*Assigned task:* Begin at the line containing "LAUSITZER PERSPEKTIVEN E.V." in the data below and go on through the line containing "principes qui normalement ne font pas aller", repeating each line exactly; include both ends and no other line.

[Records supplied Boundary: Start]

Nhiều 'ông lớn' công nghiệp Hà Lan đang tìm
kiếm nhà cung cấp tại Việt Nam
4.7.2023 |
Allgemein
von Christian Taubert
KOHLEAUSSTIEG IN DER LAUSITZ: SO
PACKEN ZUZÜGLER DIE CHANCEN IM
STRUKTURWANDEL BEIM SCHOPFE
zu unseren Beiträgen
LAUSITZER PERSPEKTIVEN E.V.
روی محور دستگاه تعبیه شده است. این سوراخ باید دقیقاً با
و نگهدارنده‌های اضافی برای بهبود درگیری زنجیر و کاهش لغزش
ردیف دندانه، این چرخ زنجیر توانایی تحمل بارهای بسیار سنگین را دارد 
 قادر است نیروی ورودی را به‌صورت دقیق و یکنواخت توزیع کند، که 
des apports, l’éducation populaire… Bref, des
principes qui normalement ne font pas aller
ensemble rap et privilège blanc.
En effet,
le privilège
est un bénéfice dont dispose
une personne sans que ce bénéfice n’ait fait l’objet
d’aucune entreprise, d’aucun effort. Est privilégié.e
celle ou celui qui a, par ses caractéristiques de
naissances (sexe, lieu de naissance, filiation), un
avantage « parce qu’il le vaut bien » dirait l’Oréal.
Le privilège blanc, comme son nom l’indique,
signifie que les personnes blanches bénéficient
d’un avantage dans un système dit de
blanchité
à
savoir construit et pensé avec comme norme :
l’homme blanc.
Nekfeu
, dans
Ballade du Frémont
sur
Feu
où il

[Records supplied Boundary: End]
[Records supplied Boundary: Start]

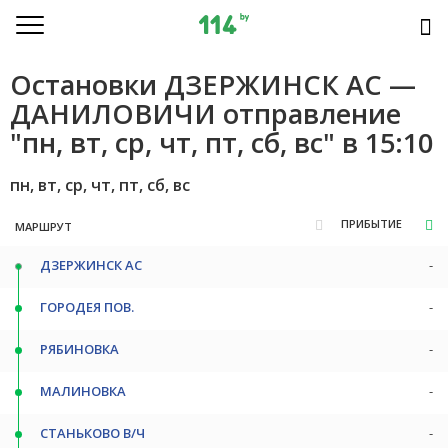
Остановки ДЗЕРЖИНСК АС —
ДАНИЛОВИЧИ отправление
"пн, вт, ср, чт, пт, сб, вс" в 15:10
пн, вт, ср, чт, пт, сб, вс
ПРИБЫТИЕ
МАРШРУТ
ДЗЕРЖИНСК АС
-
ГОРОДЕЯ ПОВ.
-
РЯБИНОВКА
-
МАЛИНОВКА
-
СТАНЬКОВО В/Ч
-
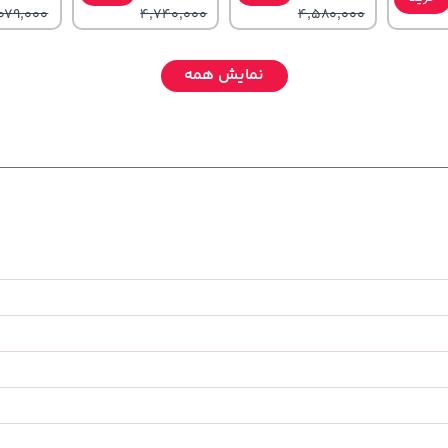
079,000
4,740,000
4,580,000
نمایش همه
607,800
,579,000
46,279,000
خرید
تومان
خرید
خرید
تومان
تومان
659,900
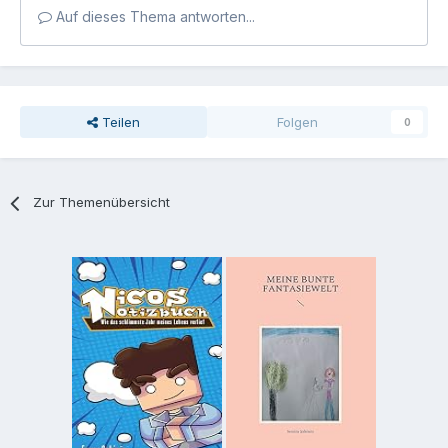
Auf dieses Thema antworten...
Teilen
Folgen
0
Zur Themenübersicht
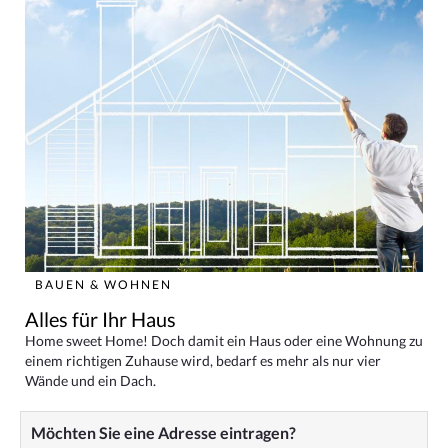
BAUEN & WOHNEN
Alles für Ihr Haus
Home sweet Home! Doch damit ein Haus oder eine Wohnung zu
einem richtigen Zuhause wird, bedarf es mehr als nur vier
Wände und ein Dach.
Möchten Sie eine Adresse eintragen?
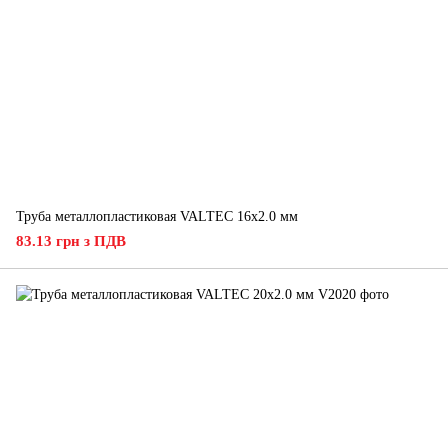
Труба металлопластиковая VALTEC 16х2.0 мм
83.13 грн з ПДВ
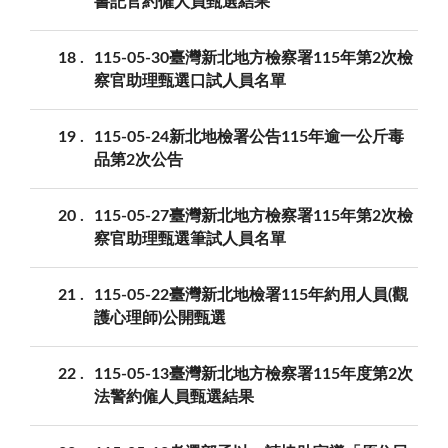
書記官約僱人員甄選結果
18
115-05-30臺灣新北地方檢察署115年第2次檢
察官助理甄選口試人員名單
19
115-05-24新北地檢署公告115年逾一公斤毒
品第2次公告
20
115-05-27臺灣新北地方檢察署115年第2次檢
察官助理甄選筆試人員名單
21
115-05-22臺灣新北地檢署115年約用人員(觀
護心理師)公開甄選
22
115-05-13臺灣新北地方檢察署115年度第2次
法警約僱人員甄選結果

[Records supplied Boundary: End]
[Records supplied Boundary: Start]

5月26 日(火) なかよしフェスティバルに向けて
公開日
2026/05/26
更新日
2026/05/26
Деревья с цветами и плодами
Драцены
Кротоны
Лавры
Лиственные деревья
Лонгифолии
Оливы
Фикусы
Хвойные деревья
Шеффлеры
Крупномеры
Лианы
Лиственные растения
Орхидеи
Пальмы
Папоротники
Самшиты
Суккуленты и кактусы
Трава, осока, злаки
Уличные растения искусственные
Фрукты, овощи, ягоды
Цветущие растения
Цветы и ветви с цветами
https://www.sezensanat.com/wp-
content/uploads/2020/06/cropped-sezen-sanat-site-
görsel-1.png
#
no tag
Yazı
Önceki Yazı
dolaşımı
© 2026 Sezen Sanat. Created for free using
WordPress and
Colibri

[Records supplied Boundary: End]

*Problem solution:*
LAUSITZER PERSPEKTIVEN E.V.
روی محور دستگاه تعبیه شده است. این سوراخ باید دقیقاً با
و نگهدارنده‌های اضافی برای بهبود درگیری زنجیر و کاهش لغزش
ردیف دندانه، این چرخ زنجیر توانایی تحمل بارهای بسیار سنگین را دارد 
 قادر است نیروی ورودی را به‌صورت دقیق و یکنواخت توزیع کند، که 
des apports, l’éducation populaire… Bref, des
principes qui normalement ne font pas aller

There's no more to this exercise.